Sen neyi konuşuyorsun, hangi Reyhanlı halkının, hangi Hatay’daki
kardeşimin yanında olduğunu savunuyorsun. Size elçilik edenler, ne
yazık ki Reyhanlı olayının planlayıcıları" şeklinde konuştu.
Erdoğan, “Unutmayın, şu anda Esed’in zulmünden kaçan muhacirlere
benim Reyhanlı’daki kardeşlerim, ensar görevini görmeliler. Aynı
görevi yapmalılar, onlar da aynen o zaman olduğu gibi evlerini
açmalılar ve onları kendileri için bir suç unsuru olarak
görmemeliler ve bu oyunun arkasında çok ciddi tehlikenin yattığını
bilmelidirler" dedi.
Başbakan Erdoğan konuşmasında, Türkiye’nin IMF’ye borcunu
bitirmesiyle ilgili değerlendirmeleri nedeniyle MHP Genel Başkanı
Devlet Bahçeli’yi de eleştirdi. Erdoğan, Türkiye’nin IMF’ye borcunu
ödemesi karşısında Bahçeli’nin sevinmesi, gururlanması gerekirken,
her zaman yaptığı gibi, rakam kalabalığıyla işi geçiştirmeye
çalıştığını söyledi. Türkiye’nin özel sektör dahil brüt dış borç
stoğunu yüzde 56’dan yüzde 43’e düşürdüklerini dile getiren
Erdoğan, kamu net borç stoğunu MHP’li koalisyon hükümetinden yüzde
61,5 seviyesinde aldıklarını ve yüzde 17 seviyesine düşürdüklerini
söyledi. Erdoğan, "Dürüst bir politikacı, dürüst bir genel başkan
bu oranlara bakıp, ’Türkiye’nin dış borcu arttı’ diyemez. Diyorsa
ya dürüst değildir ya da ekonomi cahilidir" değerlendirmesini
yaptı.
MHP Genel Başkanı Devlet Bahçeli yönetiminde Türkiye ekonomisine
2001’de ağır faturalar yüklendiğini dile getiren Erdoğan, bu işin
hayat tecrübesi gerektirdiğini, sadece kitabın kapakları arasına
bakmakla bu işin olamayacağını ifade etti.
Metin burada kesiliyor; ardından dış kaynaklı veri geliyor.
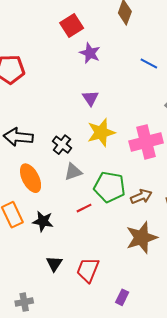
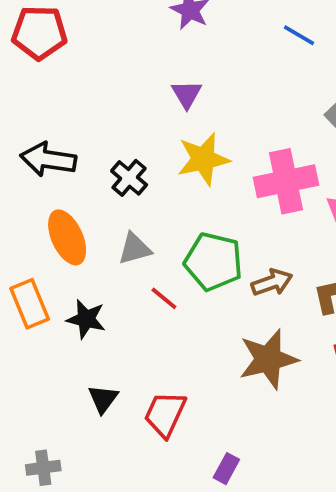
gray triangle: (73, 172) -> (135, 249), moved
red line: (84, 208) -> (164, 298), turned 63

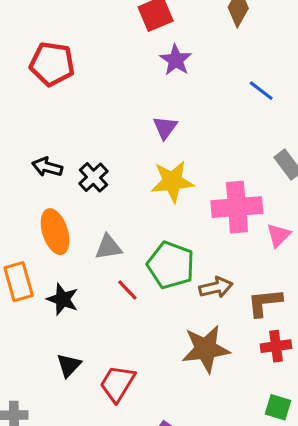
black arrow: (48, 159) -> (47, 167), size x0.7
black cross: (129, 178) -> (93, 177), moved

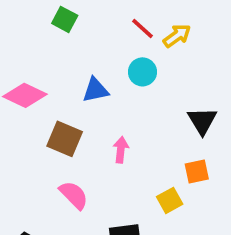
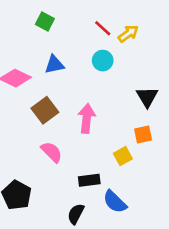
blue triangle: (95, 90) -> (54, 65), moved
brown square: (65, 139) -> (45, 110), turned 30
pink arrow: (121, 150) -> (87, 118), size x1.5

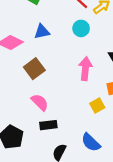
pink arrow: (87, 118) -> (85, 69), moved
black rectangle: (89, 180) -> (48, 125), moved

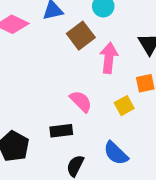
brown square: (34, 69) -> (81, 36), moved
pink semicircle: (40, 102) -> (81, 101), moved

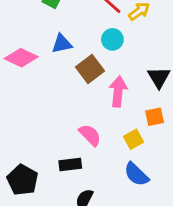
blue semicircle: (116, 153) -> (136, 174), moved

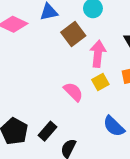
yellow square: (134, 139) -> (100, 82), moved
black rectangle: (70, 165) -> (48, 131), moved, turned -42

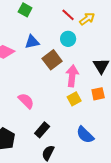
pink semicircle: (73, 92) -> (26, 101), moved
black rectangle: (48, 131) -> (42, 130), moved

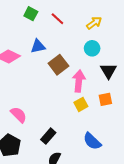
red line: (68, 15) -> (57, 19), moved
cyan circle: (68, 39) -> (92, 48), moved
pink semicircle: (26, 101) -> (19, 115), moved

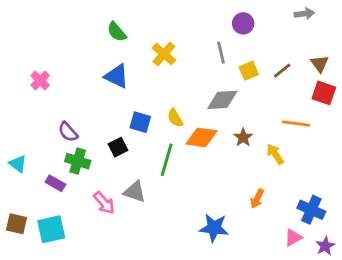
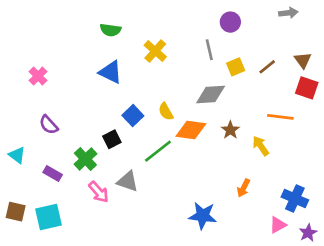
green semicircle: (117, 32) -> (110, 30), turned -42
blue square: (140, 122) -> (133, 116), turned 30
purple semicircle: (68, 132) -> (49, 125), moved
green line: (167, 160) -> (158, 151), turned 36
green cross: (78, 161) -> (85, 159), moved, turned 30

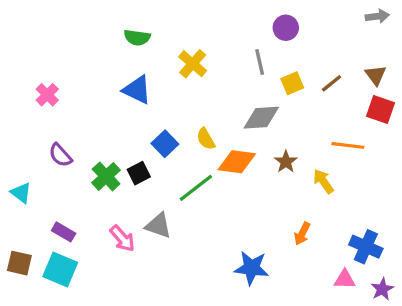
gray arrow: (288, 13) -> (377, 16), moved
green cross: (85, 159) -> (106, 176), moved
purple rectangle: (53, 173) -> (64, 232), moved
cyan square: (49, 217) -> (60, 270), turned 36
pink triangle: (278, 225) -> (345, 279), turned 30

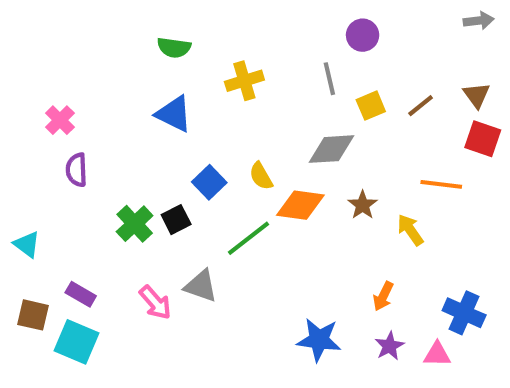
yellow cross: (193, 64) -> (244, 81), turned 32
purple semicircle: (60, 155) -> (77, 170), moved, turned 40
brown square: (19, 263) -> (33, 315), moved
purple star: (382, 289) -> (389, 346), moved

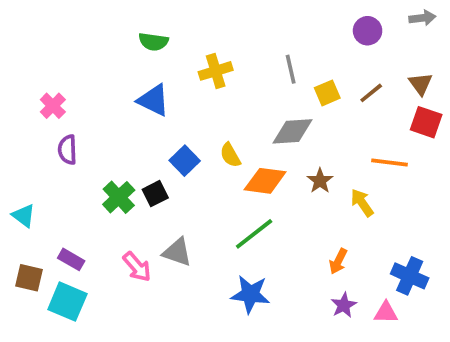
purple circle: (363, 35) -> (368, 31), moved
green line: (249, 238) -> (254, 234), moved
blue star: (319, 340) -> (250, 294), moved

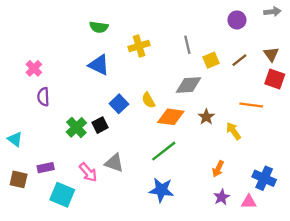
purple rectangle: (71, 259) -> (46, 168), turned -42
cyan square: (67, 302) -> (62, 195), moved

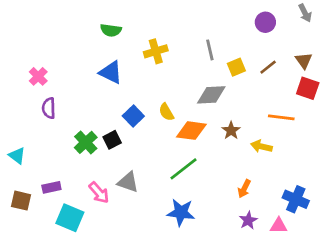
gray arrow: (272, 12) -> (305, 13), turned 70
yellow arrow: (233, 131) -> (261, 146), turned -42

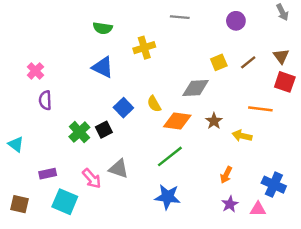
purple circle: (265, 22) -> (236, 21), moved
gray line: (210, 50) -> (180, 17), moved, turned -72
brown square: (21, 201) -> (20, 204), moved

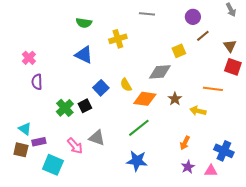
brown line: (248, 62) -> (203, 36), moved
cyan triangle: (16, 144) -> (25, 129), moved
brown square: (20, 204) -> (21, 150), moved

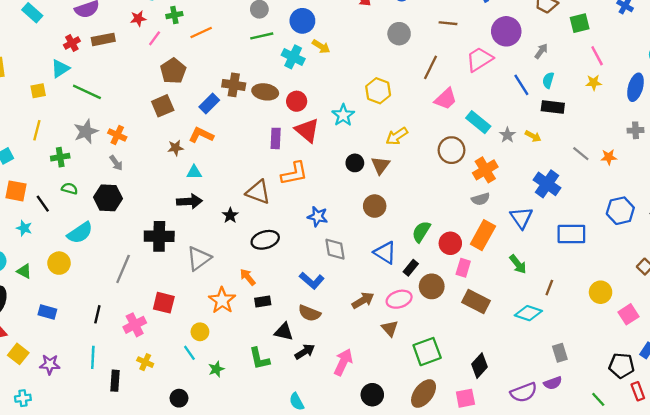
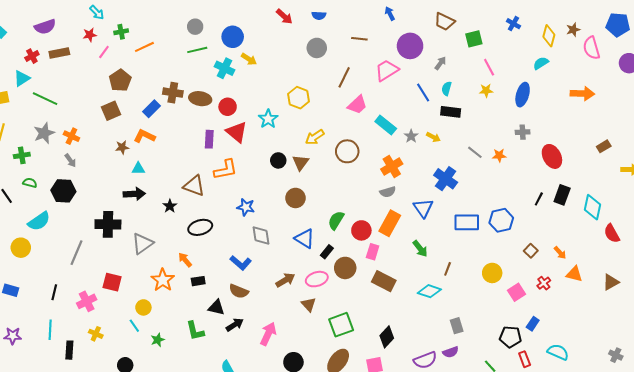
brown circle: (451, 150) -> (347, 151), moved
blue hexagon: (620, 211) -> (501, 220), moved

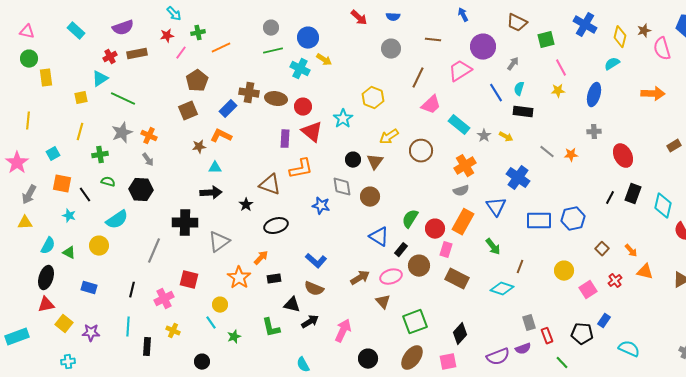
blue cross: (513, 24) -> (585, 25), size x1.6
gray diamond: (261, 235) -> (342, 187), moved
orange arrow: (185, 260) -> (261, 258), turned 84
red rectangle: (525, 359) -> (547, 336), moved

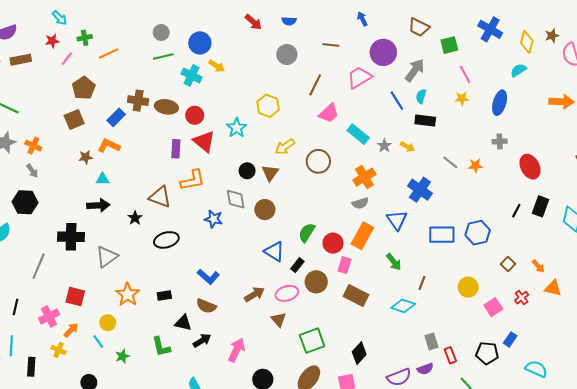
gray arrow: (513, 64) -> (415, 70), size x1.6
orange arrow: (261, 258) -> (71, 330), moved

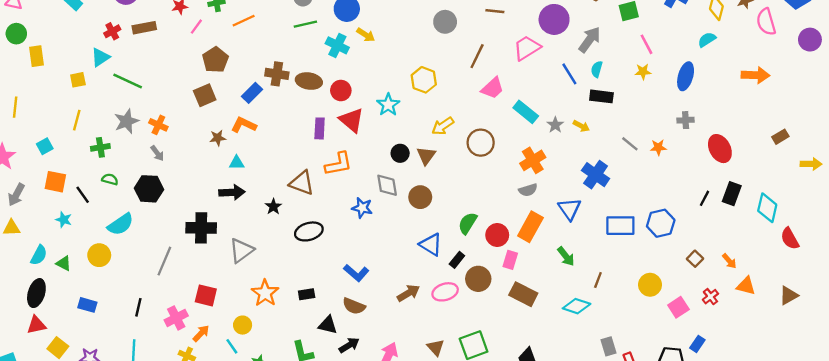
brown triangle: (279, 320) -> (436, 348), moved

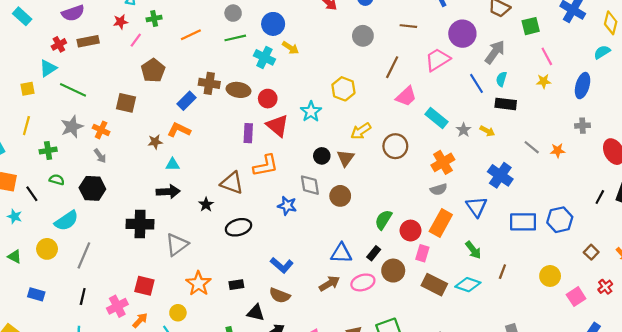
orange line: (244, 21) -> (191, 35), moved
brown square: (205, 95) -> (126, 103), moved, turned 36
blue triangle: (431, 244) -> (341, 253), moved, turned -30
gray line: (164, 261) -> (84, 255), moved
cyan diamond: (577, 306) -> (468, 285), moved

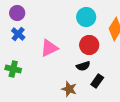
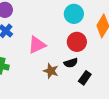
brown star: (69, 89) -> (51, 71), moved

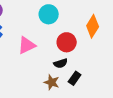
cyan circle: (74, 14) -> (49, 14), moved
brown star: (51, 71) -> (52, 82), moved

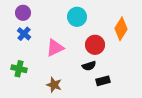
black rectangle: (75, 78) -> (103, 81), turned 40
brown star: (52, 82) -> (54, 85), moved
"MERHUM AKİF’İN DE İFADE ETTİĞİ GİBİ.."
Erdoğan, 27 Mayıs 1960 yılında milletin tercihi ile işbaşına gelen
Demokrat Parti’nin antidemokratik bir müdahale ile iktidardan
uzaklaştırıldığını, tartışmalı bir yargı sürecinin ardından
hükümetin Başbakanı ile iki bakanının idam edildiğini hatırlattı.
Karanlık müdahalenin 53. yıldönümünde Adnan Menderes ve
arkadaşlarını anan Başbakan Erdoğan, “Türkiye’de demokrasi
mücadelesi bu tehditlere, bu saldırılara, korkutmalara, süreç
içindeki başka müdahalelere, deyim yerindeyse hizaya getirme
çalışmalarına rağmen 53 yıl boyunca kararlılıkla ilerledi,
hamdolsun bugünlere ulaştı. Tarih iyilerin ve kötülerin
mücadelesini analiz etmemizi, doğru şekilde yorumlayıp, elde
ettiğimiz tecrübe ile hatalardan kaçınmamızı sağlayan birikimdir.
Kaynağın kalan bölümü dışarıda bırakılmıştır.